The inimitable Sal Paonessa.

Local broadcasting legend Sal Paonessa showed he remains relevant last week despite his advanced age (he's almost 51, I believe he told me recently) with an online Niagara Broadcast Network program that featured both state Sen. George Maziarz and Mayor Paul Dyster, interviewed in the wake of the settlement between the state and the Seneca Nation of Indians.

Maziarz, unhappy that the settlement money would be handed over to city officials, is a frequent guest on the Paonessa show and  appeared live. Dyster, who has not appeared on the program in more than three years, deigned  to be interviewed on tape prior to the actual broadcast.

Paonessa’s co-host, Niagara Street Business Association President Jim Szwedo, was so highly critical of Dyster, who Szwedo charged had nothing to do with the settlement, that his tongue seemed to be dripping with venom.

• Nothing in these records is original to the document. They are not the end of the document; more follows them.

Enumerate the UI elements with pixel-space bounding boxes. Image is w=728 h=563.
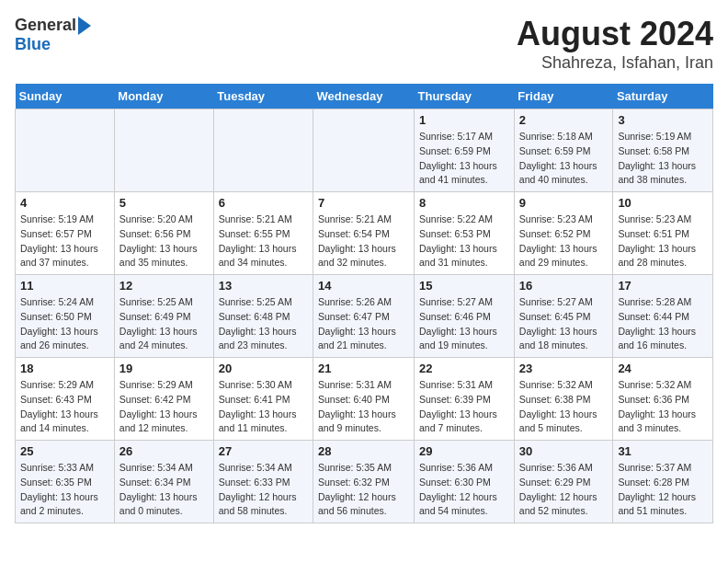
day-number: 20 (219, 362, 308, 375)
day-number: 24 (618, 362, 708, 375)
day-number: 18 (20, 362, 109, 375)
day-detail: Sunrise: 5:27 AM Sunset: 6:45 PM Dayligh… (519, 295, 609, 353)
day-detail: Sunrise: 5:33 AM Sunset: 6:35 PM Dayligh… (20, 461, 109, 519)
day-detail: Sunrise: 5:25 AM Sunset: 6:48 PM Dayligh… (219, 295, 308, 353)
day-detail: Sunrise: 5:37 AM Sunset: 6:28 PM Dayligh… (618, 461, 708, 519)
day-detail: Sunrise: 5:36 AM Sunset: 6:30 PM Dayligh… (419, 461, 509, 519)
calendar-cell: 20Sunrise: 5:30 AM Sunset: 6:41 PM Dayli… (213, 358, 313, 441)
calendar-cell: 17Sunrise: 5:28 AM Sunset: 6:44 PM Dayli… (613, 275, 713, 358)
day-number: 15 (419, 279, 509, 293)
day-detail: Sunrise: 5:21 AM Sunset: 6:55 PM Dayligh… (219, 213, 308, 270)
day-number: 31 (618, 444, 708, 458)
day-detail: Sunrise: 5:19 AM Sunset: 6:57 PM Dayligh… (20, 213, 109, 270)
day-number: 12 (119, 279, 209, 293)
day-detail: Sunrise: 5:22 AM Sunset: 6:53 PM Dayligh… (419, 213, 509, 270)
page-header: General Blue August 2024 Shahreza, Isfah… (15, 15, 713, 73)
day-detail: Sunrise: 5:34 AM Sunset: 6:34 PM Dayligh… (119, 461, 209, 519)
header-thursday: Thursday (415, 84, 515, 109)
week-row-3: 11Sunrise: 5:24 AM Sunset: 6:50 PM Dayli… (16, 275, 713, 358)
day-detail: Sunrise: 5:32 AM Sunset: 6:36 PM Dayligh… (618, 378, 708, 436)
calendar-cell: 31Sunrise: 5:37 AM Sunset: 6:28 PM Dayli… (613, 441, 713, 523)
header-tuesday: Tuesday (213, 84, 313, 109)
day-number: 19 (119, 362, 209, 375)
day-number: 4 (20, 196, 109, 210)
day-number: 5 (119, 196, 209, 210)
week-row-5: 25Sunrise: 5:33 AM Sunset: 6:35 PM Dayli… (16, 441, 713, 523)
day-detail: Sunrise: 5:35 AM Sunset: 6:32 PM Dayligh… (318, 461, 409, 519)
day-number: 16 (519, 279, 609, 293)
day-detail: Sunrise: 5:27 AM Sunset: 6:46 PM Dayligh… (419, 295, 509, 353)
day-detail: Sunrise: 5:28 AM Sunset: 6:44 PM Dayligh… (618, 295, 708, 353)
calendar-cell: 15Sunrise: 5:27 AM Sunset: 6:46 PM Dayli… (415, 275, 515, 358)
calendar-cell: 23Sunrise: 5:32 AM Sunset: 6:38 PM Dayli… (514, 358, 613, 441)
calendar-cell: 26Sunrise: 5:34 AM Sunset: 6:34 PM Dayli… (114, 441, 213, 523)
calendar-table: SundayMondayTuesdayWednesdayThursdayFrid… (15, 84, 713, 523)
day-detail: Sunrise: 5:30 AM Sunset: 6:41 PM Dayligh… (219, 378, 308, 436)
calendar-cell: 14Sunrise: 5:26 AM Sunset: 6:47 PM Dayli… (313, 275, 415, 358)
calendar-cell: 2Sunrise: 5:18 AM Sunset: 6:59 PM Daylig… (514, 109, 613, 192)
day-detail: Sunrise: 5:21 AM Sunset: 6:54 PM Dayligh… (318, 213, 409, 270)
day-detail: Sunrise: 5:36 AM Sunset: 6:29 PM Dayligh… (519, 461, 609, 519)
day-number: 7 (318, 196, 409, 210)
calendar-cell: 19Sunrise: 5:29 AM Sunset: 6:42 PM Dayli… (114, 358, 213, 441)
calendar-cell: 22Sunrise: 5:31 AM Sunset: 6:39 PM Dayli… (415, 358, 515, 441)
day-number: 3 (618, 113, 708, 127)
calendar-cell: 6Sunrise: 5:21 AM Sunset: 6:55 PM Daylig… (213, 192, 313, 275)
day-detail: Sunrise: 5:29 AM Sunset: 6:43 PM Dayligh… (20, 378, 109, 436)
day-number: 27 (219, 444, 308, 458)
day-detail: Sunrise: 5:25 AM Sunset: 6:49 PM Dayligh… (119, 295, 209, 353)
logo: General Blue (15, 15, 91, 54)
calendar-cell: 1Sunrise: 5:17 AM Sunset: 6:59 PM Daylig… (415, 109, 515, 192)
day-number: 2 (519, 113, 609, 127)
day-number: 29 (419, 444, 509, 458)
calendar-cell: 5Sunrise: 5:20 AM Sunset: 6:56 PM Daylig… (114, 192, 213, 275)
calendar-cell: 27Sunrise: 5:34 AM Sunset: 6:33 PM Dayli… (213, 441, 313, 523)
calendar-cell: 8Sunrise: 5:22 AM Sunset: 6:53 PM Daylig… (415, 192, 515, 275)
day-detail: Sunrise: 5:32 AM Sunset: 6:38 PM Dayligh… (519, 378, 609, 436)
day-number: 17 (618, 279, 708, 293)
day-detail: Sunrise: 5:23 AM Sunset: 6:52 PM Dayligh… (519, 213, 609, 270)
header-friday: Friday (514, 84, 613, 109)
day-detail: Sunrise: 5:31 AM Sunset: 6:40 PM Dayligh… (318, 378, 409, 436)
day-number: 11 (20, 279, 109, 293)
logo-blue-text: Blue (15, 35, 51, 54)
header-sunday: Sunday (16, 84, 115, 109)
calendar-cell: 11Sunrise: 5:24 AM Sunset: 6:50 PM Dayli… (16, 275, 115, 358)
week-row-2: 4Sunrise: 5:19 AM Sunset: 6:57 PM Daylig… (16, 192, 713, 275)
logo-general-text: General (15, 16, 76, 35)
logo-arrow-icon (78, 17, 91, 35)
calendar-cell: 16Sunrise: 5:27 AM Sunset: 6:45 PM Dayli… (514, 275, 613, 358)
calendar-cell: 7Sunrise: 5:21 AM Sunset: 6:54 PM Daylig… (313, 192, 415, 275)
day-number: 10 (618, 196, 708, 210)
calendar-cell: 13Sunrise: 5:25 AM Sunset: 6:48 PM Dayli… (213, 275, 313, 358)
day-number: 26 (119, 444, 209, 458)
day-number: 21 (318, 362, 409, 375)
week-row-4: 18Sunrise: 5:29 AM Sunset: 6:43 PM Dayli… (16, 358, 713, 441)
calendar-cell (16, 109, 115, 192)
day-detail: Sunrise: 5:26 AM Sunset: 6:47 PM Dayligh… (318, 295, 409, 353)
header-saturday: Saturday (613, 84, 713, 109)
header-monday: Monday (114, 84, 213, 109)
calendar-cell (114, 109, 213, 192)
calendar-cell: 3Sunrise: 5:19 AM Sunset: 6:58 PM Daylig… (613, 109, 713, 192)
calendar-cell: 12Sunrise: 5:25 AM Sunset: 6:49 PM Dayli… (114, 275, 213, 358)
day-detail: Sunrise: 5:17 AM Sunset: 6:59 PM Dayligh… (419, 130, 509, 188)
day-number: 13 (219, 279, 308, 293)
calendar-cell: 9Sunrise: 5:23 AM Sunset: 6:52 PM Daylig… (514, 192, 613, 275)
calendar-cell (313, 109, 415, 192)
day-number: 1 (419, 113, 509, 127)
calendar-cell: 18Sunrise: 5:29 AM Sunset: 6:43 PM Dayli… (16, 358, 115, 441)
week-row-1: 1Sunrise: 5:17 AM Sunset: 6:59 PM Daylig… (16, 109, 713, 192)
calendar-header-row: SundayMondayTuesdayWednesdayThursdayFrid… (16, 84, 713, 109)
calendar-cell: 10Sunrise: 5:23 AM Sunset: 6:51 PM Dayli… (613, 192, 713, 275)
day-number: 25 (20, 444, 109, 458)
day-detail: Sunrise: 5:34 AM Sunset: 6:33 PM Dayligh… (219, 461, 308, 519)
calendar-cell: 21Sunrise: 5:31 AM Sunset: 6:40 PM Dayli… (313, 358, 415, 441)
calendar-cell: 24Sunrise: 5:32 AM Sunset: 6:36 PM Dayli… (613, 358, 713, 441)
calendar-cell: 28Sunrise: 5:35 AM Sunset: 6:32 PM Dayli… (313, 441, 415, 523)
calendar-cell: 29Sunrise: 5:36 AM Sunset: 6:30 PM Dayli… (415, 441, 515, 523)
calendar-cell: 30Sunrise: 5:36 AM Sunset: 6:29 PM Dayli… (514, 441, 613, 523)
day-number: 30 (519, 444, 609, 458)
day-number: 14 (318, 279, 409, 293)
day-number: 22 (419, 362, 509, 375)
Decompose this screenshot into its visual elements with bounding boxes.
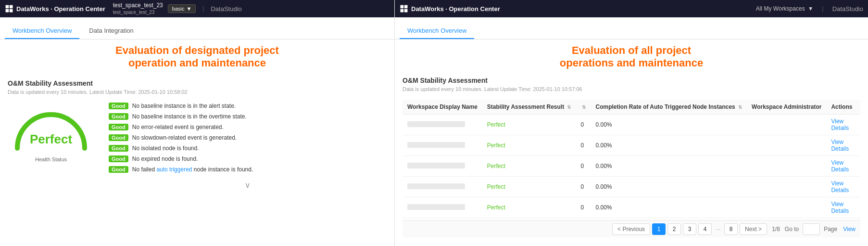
- workspace-selector[interactable]: All My Workspaces ▼: [756, 5, 814, 12]
- table-row: Perfect 0 0.00% View Details: [403, 115, 860, 135]
- check-badge-3: Good: [109, 124, 128, 130]
- admin-cell: [747, 177, 826, 197]
- action-cell: View Details: [826, 197, 860, 218]
- result-cell: Perfect: [482, 218, 576, 220]
- table-row: Perfect 0 0.00% View Details: [403, 177, 860, 197]
- right-datastudio[interactable]: DataStudio: [832, 5, 863, 13]
- page-dots: ···: [714, 226, 722, 233]
- expand-arrow[interactable]: ∨: [109, 181, 387, 190]
- left-health-section: Perfect Health Status Good No baseline i…: [8, 103, 387, 190]
- auto-triggered-link[interactable]: auto triggered: [156, 166, 192, 173]
- page-label: Page: [824, 226, 837, 233]
- right-separator: |: [822, 5, 824, 12]
- check-item-4: Good No slowdown-related event is genera…: [109, 134, 387, 141]
- workspace-name-cell: [403, 115, 482, 135]
- left-logo: DataWorks · Operation Center: [5, 4, 105, 13]
- left-nav-bar: DataWorks · Operation Center test_space_…: [0, 0, 394, 17]
- check-item-6: Good No expired node is found.: [109, 155, 387, 162]
- page-3-label: 3: [688, 226, 692, 233]
- result-cell: Perfect: [482, 115, 576, 135]
- check-badge-1: Good: [109, 103, 128, 109]
- svg-rect-3: [10, 9, 13, 13]
- right-logo-icon: [400, 4, 408, 13]
- view-details-link-3[interactable]: View Details: [831, 159, 849, 173]
- right-tab-bar: Workbench Overview: [395, 17, 868, 39]
- workspace-name-cell: [403, 156, 482, 177]
- check-text-7: No failed auto triggered node instance i…: [132, 166, 253, 173]
- gauge-value: Perfect: [30, 132, 72, 146]
- col-actions: Actions: [826, 100, 860, 115]
- left-project-name: test_space_test_23: [113, 2, 163, 10]
- table-wrapper[interactable]: Workspace Display Name Stability Assessm…: [403, 100, 860, 220]
- table-row: Perfect 0 0.00% View Details: [403, 135, 860, 156]
- right-center-line2: operations and maintenance: [404, 57, 858, 69]
- left-badge-label: basic: [172, 6, 185, 12]
- check-text-6: No expired node is found.: [132, 155, 198, 162]
- table-row: Perfect 0 0.00% View Details: [403, 197, 860, 218]
- right-tab-workbench-overview[interactable]: Workbench Overview: [400, 23, 474, 39]
- left-datastudio[interactable]: DataStudio: [211, 5, 241, 13]
- page-3-button[interactable]: 3: [683, 223, 696, 235]
- page-8-button[interactable]: 8: [724, 223, 738, 235]
- left-separator: |: [202, 5, 204, 12]
- rate-cell: 0.00%: [591, 115, 747, 135]
- left-badge[interactable]: basic ▼: [168, 4, 196, 13]
- check-badge-7: Good: [109, 166, 128, 173]
- page-1-button[interactable]: 1: [652, 223, 666, 235]
- left-badge-chevron: ▼: [186, 6, 191, 12]
- prev-button[interactable]: < Previous: [612, 223, 650, 235]
- left-center-line1: Evaluation of designated project: [10, 44, 385, 57]
- table-row: Perfect 0 0.00% View Details: [403, 218, 860, 220]
- col-sort: ⇅: [576, 100, 591, 115]
- col3-cell: 0: [576, 177, 591, 197]
- svg-rect-5: [404, 5, 408, 9]
- sort-icon-rate: ⇅: [738, 104, 742, 110]
- view-details-link-4[interactable]: View Details: [831, 180, 849, 194]
- left-content: O&M Stability Assessment Data is updated…: [0, 72, 394, 246]
- rate-cell: 0.00%: [591, 135, 747, 156]
- left-tab-bar: Workbench Overview Data Integration: [0, 17, 394, 39]
- left-update-time: Data is updated every 10 minutes. Latest…: [8, 89, 387, 95]
- right-nav-bar: DataWorks · Operation Center All My Work…: [395, 0, 868, 17]
- view-details-link-2[interactable]: View Details: [831, 139, 849, 152]
- check-badge-6: Good: [109, 155, 128, 162]
- check-badge-5: Good: [109, 145, 128, 152]
- page-2-button[interactable]: 2: [667, 223, 681, 235]
- right-brand-name: DataWorks · Operation Center: [411, 5, 500, 13]
- rate-cell: 0.00%: [591, 197, 747, 218]
- result-cell: Perfect: [482, 197, 576, 218]
- page-2-label: 2: [673, 226, 676, 233]
- workspace-table: Workspace Display Name Stability Assessm…: [403, 100, 860, 220]
- col3-cell: 0: [576, 218, 591, 220]
- check-item-2: Good No baseline instance is in the over…: [109, 113, 387, 120]
- view-details-link-5[interactable]: View Details: [831, 201, 849, 214]
- next-button[interactable]: Next >: [740, 223, 767, 235]
- col-stability: Stability Assessment Result ⇅: [482, 100, 576, 115]
- left-center-line2: operation and maintenance: [10, 57, 385, 69]
- admin-cell: [747, 197, 826, 218]
- left-brand-name: DataWorks · Operation Center: [16, 5, 105, 13]
- check-text-2: No baseline instance is in the overtime …: [132, 113, 247, 120]
- left-center-text: Evaluation of designated project operati…: [0, 39, 394, 72]
- rate-cell: 0.00%: [591, 156, 747, 177]
- right-section-title: O&M Stability Assessment: [403, 77, 860, 84]
- sort-icon-stability: ⇅: [567, 104, 571, 110]
- col3-cell: 0: [576, 197, 591, 218]
- admin-cell: [747, 135, 826, 156]
- page-4-button[interactable]: 4: [698, 223, 712, 235]
- blurred-name: [407, 163, 465, 168]
- right-content: O&M Stability Assessment Data is updated…: [395, 72, 868, 246]
- tab-workbench-overview[interactable]: Workbench Overview: [5, 23, 79, 39]
- workspace-selector-label: All My Workspaces: [756, 5, 805, 12]
- table-section: Workspace Display Name Stability Assessm…: [403, 100, 860, 237]
- workspace-name-cell: [403, 197, 482, 218]
- svg-rect-7: [404, 9, 408, 13]
- action-cell: View Details: [826, 135, 860, 156]
- blurred-name: [407, 121, 465, 127]
- col3-cell: 0: [576, 115, 591, 135]
- check-text-3: No error-related event is generated.: [132, 124, 224, 130]
- goto-input[interactable]: [803, 223, 820, 235]
- tab-data-integration[interactable]: Data Integration: [81, 23, 141, 39]
- view-details-link-1[interactable]: View Details: [831, 118, 849, 131]
- rate-cell: 0.00%: [591, 218, 747, 220]
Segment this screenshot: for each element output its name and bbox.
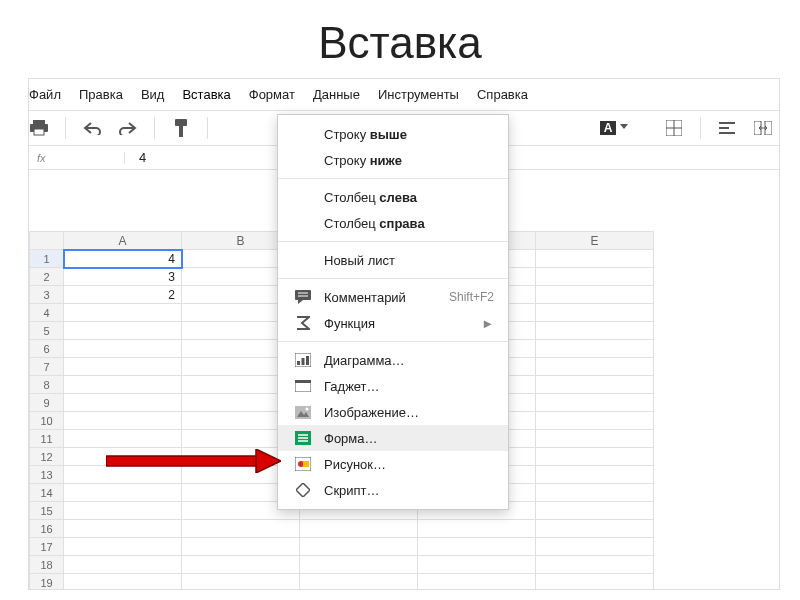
row-header-19[interactable]: 19 bbox=[30, 574, 64, 590]
menu-данные[interactable]: Данные bbox=[313, 87, 360, 102]
row-header-14[interactable]: 14 bbox=[30, 484, 64, 502]
menu-вид[interactable]: Вид bbox=[141, 87, 165, 102]
col-header-A[interactable]: A bbox=[64, 232, 182, 250]
merge-icon[interactable] bbox=[753, 118, 773, 138]
row-header-1[interactable]: 1 bbox=[30, 250, 64, 268]
grid-corner[interactable] bbox=[30, 232, 64, 250]
borders-icon[interactable] bbox=[664, 118, 684, 138]
cell-A3[interactable]: 2 bbox=[64, 286, 182, 304]
cell-E8[interactable] bbox=[536, 376, 654, 394]
menu-item-новыйлист[interactable]: Новый лист bbox=[278, 247, 508, 273]
cell-A7[interactable] bbox=[64, 358, 182, 376]
cell-E16[interactable] bbox=[536, 520, 654, 538]
menu-вставка[interactable]: Вставка bbox=[182, 87, 230, 102]
row-header-18[interactable]: 18 bbox=[30, 556, 64, 574]
cell-A18[interactable] bbox=[64, 556, 182, 574]
cell-E15[interactable] bbox=[536, 502, 654, 520]
cell-E17[interactable] bbox=[536, 538, 654, 556]
cell-A9[interactable] bbox=[64, 394, 182, 412]
redo-icon[interactable] bbox=[118, 118, 138, 138]
menu-item-скрипт[interactable]: Скрипт… bbox=[278, 477, 508, 503]
row-header-5[interactable]: 5 bbox=[30, 322, 64, 340]
menu-item-диаграмма[interactable]: Диаграмма… bbox=[278, 347, 508, 373]
row-header-6[interactable]: 6 bbox=[30, 340, 64, 358]
undo-icon[interactable] bbox=[82, 118, 102, 138]
menu-файл[interactable]: Файл bbox=[29, 87, 61, 102]
cell-A19[interactable] bbox=[64, 574, 182, 590]
cell-A6[interactable] bbox=[64, 340, 182, 358]
cell-A17[interactable] bbox=[64, 538, 182, 556]
row-header-4[interactable]: 4 bbox=[30, 304, 64, 322]
cell-C19[interactable] bbox=[300, 574, 418, 590]
menu-инструменты[interactable]: Инструменты bbox=[378, 87, 459, 102]
col-header-E[interactable]: E bbox=[536, 232, 654, 250]
formula-value[interactable]: 4 bbox=[125, 150, 146, 165]
cell-B18[interactable] bbox=[182, 556, 300, 574]
row-header-16[interactable]: 16 bbox=[30, 520, 64, 538]
cell-A1[interactable]: 4 bbox=[64, 250, 182, 268]
row-header-3[interactable]: 3 bbox=[30, 286, 64, 304]
print-icon[interactable] bbox=[29, 118, 49, 138]
cell-E4[interactable] bbox=[536, 304, 654, 322]
paint-format-icon[interactable] bbox=[171, 118, 191, 138]
cell-E18[interactable] bbox=[536, 556, 654, 574]
row-header-8[interactable]: 8 bbox=[30, 376, 64, 394]
cell-E2[interactable] bbox=[536, 268, 654, 286]
cell-E5[interactable] bbox=[536, 322, 654, 340]
cell-D19[interactable] bbox=[418, 574, 536, 590]
menu-item-форма[interactable]: Форма… bbox=[278, 425, 508, 451]
cell-E10[interactable] bbox=[536, 412, 654, 430]
cell-A16[interactable] bbox=[64, 520, 182, 538]
menu-item-гаджет[interactable]: Гаджет… bbox=[278, 373, 508, 399]
cell-E7[interactable] bbox=[536, 358, 654, 376]
menu-item-функция[interactable]: Функция► bbox=[278, 310, 508, 336]
cell-C17[interactable] bbox=[300, 538, 418, 556]
cell-A11[interactable] bbox=[64, 430, 182, 448]
cell-B17[interactable] bbox=[182, 538, 300, 556]
row-header-13[interactable]: 13 bbox=[30, 466, 64, 484]
menu-item-строку[interactable]: Строку ниже bbox=[278, 147, 508, 173]
row-header-7[interactable]: 7 bbox=[30, 358, 64, 376]
menu-формат[interactable]: Формат bbox=[249, 87, 295, 102]
menu-item-изображение[interactable]: Изображение… bbox=[278, 399, 508, 425]
cell-E13[interactable] bbox=[536, 466, 654, 484]
row-header-12[interactable]: 12 bbox=[30, 448, 64, 466]
menu-правка[interactable]: Правка bbox=[79, 87, 123, 102]
text-color-icon[interactable]: A bbox=[598, 118, 618, 138]
cell-B16[interactable] bbox=[182, 520, 300, 538]
row-header-10[interactable]: 10 bbox=[30, 412, 64, 430]
row-header-2[interactable]: 2 bbox=[30, 268, 64, 286]
cell-E12[interactable] bbox=[536, 448, 654, 466]
row-header-11[interactable]: 11 bbox=[30, 430, 64, 448]
cell-C16[interactable] bbox=[300, 520, 418, 538]
cell-E19[interactable] bbox=[536, 574, 654, 590]
row-header-15[interactable]: 15 bbox=[30, 502, 64, 520]
row-header-17[interactable]: 17 bbox=[30, 538, 64, 556]
cell-A5[interactable] bbox=[64, 322, 182, 340]
menu-item-строку[interactable]: Строку выше bbox=[278, 121, 508, 147]
menu-справка[interactable]: Справка bbox=[477, 87, 528, 102]
cell-E1[interactable] bbox=[536, 250, 654, 268]
cell-A10[interactable] bbox=[64, 412, 182, 430]
cell-A8[interactable] bbox=[64, 376, 182, 394]
row-header-9[interactable]: 9 bbox=[30, 394, 64, 412]
cell-E11[interactable] bbox=[536, 430, 654, 448]
cell-A2[interactable]: 3 bbox=[64, 268, 182, 286]
cell-A4[interactable] bbox=[64, 304, 182, 322]
menu-item-столбец[interactable]: Столбец справа bbox=[278, 210, 508, 236]
cell-A15[interactable] bbox=[64, 502, 182, 520]
cell-E6[interactable] bbox=[536, 340, 654, 358]
cell-E3[interactable] bbox=[536, 286, 654, 304]
menu-item-столбец[interactable]: Столбец слева bbox=[278, 184, 508, 210]
menu-item-комментарий[interactable]: КомментарийShift+F2 bbox=[278, 284, 508, 310]
align-icon[interactable] bbox=[717, 118, 737, 138]
menu-item-рисунок[interactable]: Рисунок… bbox=[278, 451, 508, 477]
cell-E9[interactable] bbox=[536, 394, 654, 412]
cell-A14[interactable] bbox=[64, 484, 182, 502]
cell-D18[interactable] bbox=[418, 556, 536, 574]
cell-C18[interactable] bbox=[300, 556, 418, 574]
cell-E14[interactable] bbox=[536, 484, 654, 502]
cell-D16[interactable] bbox=[418, 520, 536, 538]
cell-B19[interactable] bbox=[182, 574, 300, 590]
cell-D17[interactable] bbox=[418, 538, 536, 556]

“He’s going to take credit for something he had nothing to do with,” Szwedo said prior to the playing of the Dyster tape. “As far as I’m concerned, the show’s over.”

With the switchboard lit up from incoming calls by passionate Niagara Street residents, Dyster launched into his spiel about what a great day it was for Niagara Falls.

“I’m walking on air,” Dyster said.

The mayor then went into his usual diatribe of lavish praise for Gov. Andrew Cuomo. He then said that, by appearing to do nothing about the situation, he was actually employing a brilliant strategy.

“For us to have gone crazy and set our hair on fire wouldn’t have helped us,” Dyster said. “It was difficult for me, but I kept saying the same thing over and over again.”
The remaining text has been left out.